Giunta Chiamparino sotto esame Pd

Nella prima riunione della "nuova" segreteria regionale critiche all'operato di due assessori: Pentenero, troppo filo cgiellina, e De Santis, bacchettata sulla gestione dei fondi Ue. Preoccupa l'escalation di atti intimidatori: "Troppe ambiguità"

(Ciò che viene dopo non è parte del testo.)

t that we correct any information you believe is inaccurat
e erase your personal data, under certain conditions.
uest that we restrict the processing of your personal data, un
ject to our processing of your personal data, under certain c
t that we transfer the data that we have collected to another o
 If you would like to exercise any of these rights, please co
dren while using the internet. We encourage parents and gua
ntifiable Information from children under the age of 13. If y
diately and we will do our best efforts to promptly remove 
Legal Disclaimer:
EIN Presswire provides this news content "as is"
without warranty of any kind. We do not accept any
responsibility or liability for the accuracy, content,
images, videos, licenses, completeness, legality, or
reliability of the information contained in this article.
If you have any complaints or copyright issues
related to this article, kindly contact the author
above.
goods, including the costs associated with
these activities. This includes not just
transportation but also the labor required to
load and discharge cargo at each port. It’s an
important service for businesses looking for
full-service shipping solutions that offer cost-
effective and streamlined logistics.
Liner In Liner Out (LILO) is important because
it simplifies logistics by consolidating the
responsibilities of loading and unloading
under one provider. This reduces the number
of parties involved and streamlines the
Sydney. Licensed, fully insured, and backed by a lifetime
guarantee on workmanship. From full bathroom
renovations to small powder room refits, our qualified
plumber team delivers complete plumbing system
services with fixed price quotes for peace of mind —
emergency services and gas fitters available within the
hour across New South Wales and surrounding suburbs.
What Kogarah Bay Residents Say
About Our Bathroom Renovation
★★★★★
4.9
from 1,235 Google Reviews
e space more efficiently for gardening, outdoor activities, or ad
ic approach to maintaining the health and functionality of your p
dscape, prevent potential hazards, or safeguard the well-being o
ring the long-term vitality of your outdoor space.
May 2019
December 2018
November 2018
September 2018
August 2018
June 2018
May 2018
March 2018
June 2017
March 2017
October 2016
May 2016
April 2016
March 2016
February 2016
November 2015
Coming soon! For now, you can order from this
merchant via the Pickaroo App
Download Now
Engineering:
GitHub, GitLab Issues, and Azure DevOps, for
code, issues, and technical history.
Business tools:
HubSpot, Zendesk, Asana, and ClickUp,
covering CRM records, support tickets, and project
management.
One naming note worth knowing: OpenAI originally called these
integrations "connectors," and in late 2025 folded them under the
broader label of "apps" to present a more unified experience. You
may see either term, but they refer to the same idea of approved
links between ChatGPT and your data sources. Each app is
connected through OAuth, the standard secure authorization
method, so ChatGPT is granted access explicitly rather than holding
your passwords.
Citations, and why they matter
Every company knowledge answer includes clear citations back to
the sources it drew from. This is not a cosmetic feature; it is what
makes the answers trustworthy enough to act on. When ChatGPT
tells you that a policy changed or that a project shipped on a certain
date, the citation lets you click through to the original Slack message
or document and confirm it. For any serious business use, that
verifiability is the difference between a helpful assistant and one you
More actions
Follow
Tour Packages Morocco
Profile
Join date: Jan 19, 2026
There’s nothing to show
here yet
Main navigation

Incomincia con un cambio di banco il primo giorno di scuola per la segreteria regionale del Partito Democratico. Giancarlo Quagliotti (assente giustificato) aveva detto, parecchio seccato, che di Trasporti non se ne sarebbe occupato e pare avesse preso quella decisione di Davide Gariglio quasi come una provocazione nei suoi confronti. Di fare anche nel politburo piemontese l’uomo del partito delle autostrade non ci stava e lo aveva pure detto in tempo utile al segretario, che pure aveva fatto finta di nulla. Ma che ieri in apertura della prima riunione dell’organismo, salutata da una pioggia scrosciante e connotata da un’atmosfera da primi di novembre, ha dovuto fare marcia indietro. L’eminenza grigiastra di Piero Fassino assumerà le “deleghe” - riforme istituzionali e politiche europee - affidate inizialmente al sindaco di Novara Andrea Ballarè (anch’egli assente) e questi prenderà l’incarico rifiutato da Quagliotti. Un cambio al quale Gariglio ha cercato di dare il minimo peso possibile, comunicandolo come se stesse chiedendo di chiudere una finestra. Quella era già chiusa per via del tempo, ma non sarebbe bastata a fermare correnti gelide che pure sono spirate, ad esempio, verso un paio di assessori regionali.

 

Storcimento di nasi sul lavoro (non fatto o fatto male) di Giuseppina De Santis soprattutto per quanto riguarda il dossier dei fondi europei: troppo in ritardo, troppo poco rapida su un fronte dove chi dorme i pesci rischia di prenderli in faccia dagli operatori economici già parecchio irritati da cotanta lentezza e allarmati dal rischio di perdere un treno indispensabile per ripartire. Qualche pollice verso anche in direzione di Gianna Pentenero accusata di indulgere un po’ troppo a una certa partigianeria nella trattazione di temi importanti come il Lavoro, ma anche sulla stessa Istruzione dove da tempo la sua impronta cigiellina ha creato non pochi problemi nei rapporti con gli istituti privati, portando lo stesso Sergio Chiamparino a riflettere con impietosa autocritica sulla scelta fatta al momento di comporre la giunta. Se poi si aggiunge che dove c’è la Pentenero ci sarebbe dovuto essere Carlo Chiama, uno dei turchi in segreteria regionale, le critiche forse non sono proprio cadute nel vuoto.

 

La riunione di ieri, visto l’ingresso di parecchi volti nuovi anche per la stessa compagnia di giro, è stata anche l’occasione per le presentazioni. Con qualche intervento un po’ troppo aulico dettato dal peso dato (eccessivamente) alla fresca nomina (il “sinistro” Francesco Mele eccessivamente enfatico). C’è tuttavia un passaggio politico piuttosto forte, almeno rispetto alla cautela garigliana. È quello che sta in chiusura del documento a sostegno del sindaco di Grugliasco, Roberto Montà, oggetto nei giorni scorsi di un grave episodio di intimidazione: alcuni bossoli lasciati sulla sua automobile. Un grave atto che il vertice del partito ha voluto, anche simbolicamente, denunciare tenendo proprio nella città dell’hinterland la sua prima riunione. Un episodio “ultimo di una lunga serie di atti vandalici contro sedi del Pd” come osservato nello scritto. Che, appunto, si conclude con l’invito rivolto alla federazioni del partito e agli amministratori democratici piemontesi “alla massima coerenza nel definire e mantenere alleanze per il governo delle istituzioni locali, che non si prestino ad alcuna ambiguità in questo ambito”. Un’ambiguità che sembra essere rivolta a quella forze politiche della sinistra che spesso con la loro doppiezza costituiscono alibi politici a certe condotte. E se a qualcuno sfuggisse il senso della presa di posizione, questa è ancora più chiara qualche riga prima, dove si legge che  il Pd piemontese “ribadisce che le occupazioni abusive di edifici pubblici rappresentano un grave comportamento illegale, particolarmente diseducativo per i più giovani che frequentano quelle realtà, che va contrastato dal lato dell’ordine pubblico ma anche, e soprattutto, da un punto di vista politico e culturale”. A qualcuno a sinistra certo fischieranno le orecchie.